Any disease process or injury that can damage the pituitary can cause pituitary failure. The most common problem is a tumor of the pituitary gland. These are common and almost always benign. In most cases they do not cause pituitary failure, and it is much more common that they either cause no symptoms or cause over-production of one or more pituitary hormones. If a tumor is very large, however, it may cause failure of pituitary function by compressing or displacing the normal tissue.
Pituitary surgery is itself a common cause of pituitary failure. If a pituitary tumor has to be removed surgically, there is damage or destruction of the remaining pituitary tissue, and the gland may not function properly. The same is true for radiation therapy. In this case pituitary failure may happen gradually, often over the space of several years after the radiation was given.

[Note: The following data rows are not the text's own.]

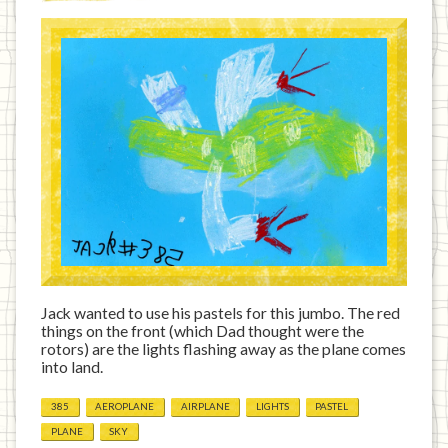
Jack wanted to use his pastels for this jumbo. The red
things on the front (which Dad thought were the
rotors) are the lights flashing away as the plane comes
into land.
385
AEROPLANE
AIRPLANE
LIGHTS
PASTEL
PLANE
SKY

Pituitary infarction is a common cause of pituitary failure. "Infarction" means death because the blood supply is cut off. Pituitary infarction most often occurs in settings where there is a sudden drop in blood pressure. The blood flow to the pituitary gland is somewhat tenuous, and an abrupt fall in blood pressure may cause the gland to die from inadequate blood flow with the oxygen and nutrients necessary to keep the tissue alive. A common situation in which this occurs in if there is hemorrhage with childbirth. In pregnancy the pituitary gland enlarges. If there is hemorrhage with delivery, blood flow may be cut off at a time when the pituitary gland is vulnerable. Pituitary failure following this is called "Sheehan’s syndrome."
An accident with head trauma or even sudden severe movement of the head may cause pituitary failure. The blood vessels to the gland may be torn in this setting and the gland may die as a result.
The final common cause of pituitary failure is an autoimmune disease that damages or destroys pituitary tissue. This is less common than in some other endocrine organs, such as the thyroid, where under- or over-activity may result, or the insulin-producing cells of the pancreas, where type 1 diabetes is the consequence. But an autoimmune process affecting the entire pituitary, or in some cases just one hormone, is now well recognized as a problem.
Other, less common causes of pituitary failure can occur, including metastatic tumors to the gland, infection of the pituitary or surrounding tissue, or certain "granulomatous" diseases.